# WiFi trouble



## ambrown (Dec 11, 2012)

Hey I'm wondering if there is anything I can do about WiFi problems on my Droid 2. Basically WiFi will work for a period when I start using it, but after one or two tasks I lose a data connection. The weird thing is the icon on the status bar says I still have a connection, and when I go into settings WiFi is on and says connected to my network. Yet any app that uses data says no connection.

First, I don't think it's software related since I've had the same issue on different ROMs (though I could be wrong). Next it's not an issue with my router since other devices (including another Droid 2) can connect and stay connected with no issue.

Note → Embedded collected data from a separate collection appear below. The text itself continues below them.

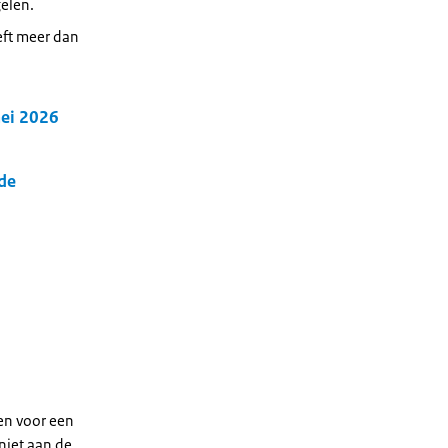
gelen.
eft meer dan
mei 2026
de
en voor een
 niet aan de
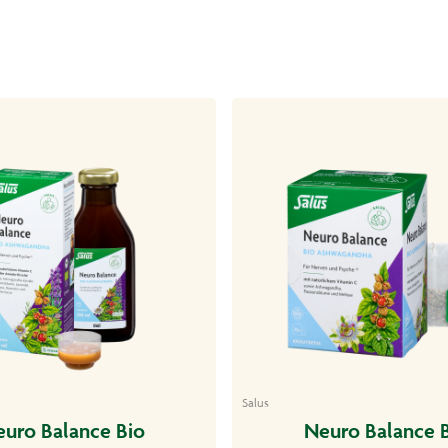
Salus
uro Balance Bio
Neuro Balance 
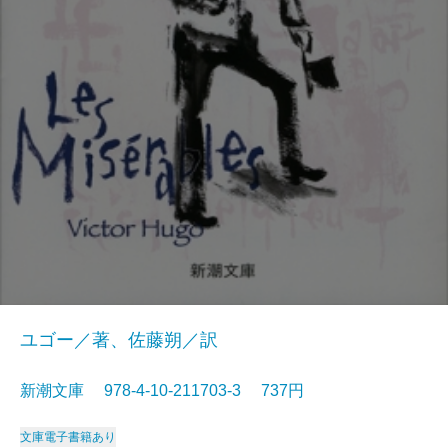
ユゴー／著、佐藤朔／訳
新潮文庫 978-4-10-211703-3 737円
文庫
電子書籍あり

So this leads me to think it might be hardware related. However I'm open to suggestions and theories. If you've had a similar issue and/or the fix then I'd be interested to hear what your experience was/is.

Sent from my DROID2


----------



## joeblow789 (Oct 8, 2011)

If you haven't already, try one of the two builds in the last few pages here, either Nis' July 19th build or Taichi's December 15th build. Both have a workaround built in to fix what's referred to as "sticky settings". Honestly, that doesn't sound like your problem, but maybe it's related or maybe there's other fixes baked in for your problem. I'll also say that Nis previously reported his wifi was fried, so apparently that can happen.


----------



## csturgeon80 (Jan 6, 2012)

Mine does the same thing... quickest simplest fix is to assign a static ip...seems to only screw up when the server/router is trying to assign the d2g its LAN IP..

Sent from my DROID2 GLOBAL using RootzWiki


----------



## ambrown (Dec 11, 2012)

I did find an app, WiFi Fixer, that has seemed helpful. It still disconnects for no apparent reason, but it seems to do so less regularly so at least I'm not always pulling my hair out.

I'll have to try your suggestions though and see if I get a better fix though.

Sent from my DROID2 using Tapatalk 2


----------



## Xplorer4x4 (Jul 15, 2011)

Does it disconnect when the phone falls a sleep?


----------



## ambrown (Dec 11, 2012)

Xplorer4x4 said:


> Does it disconnect when the phone falls a sleep?


No, strangely sleep/locking the screen does not affect WiFi. It's always WHILE I'm using it that the problem occurs. About the only fix that seems to work is turning WiFi off and then on again manually. WiFi Fixer will do this automatically, but sometimes it's simply faster to do it myself.

Sent from my DROID2 using Tapatalk 2


----------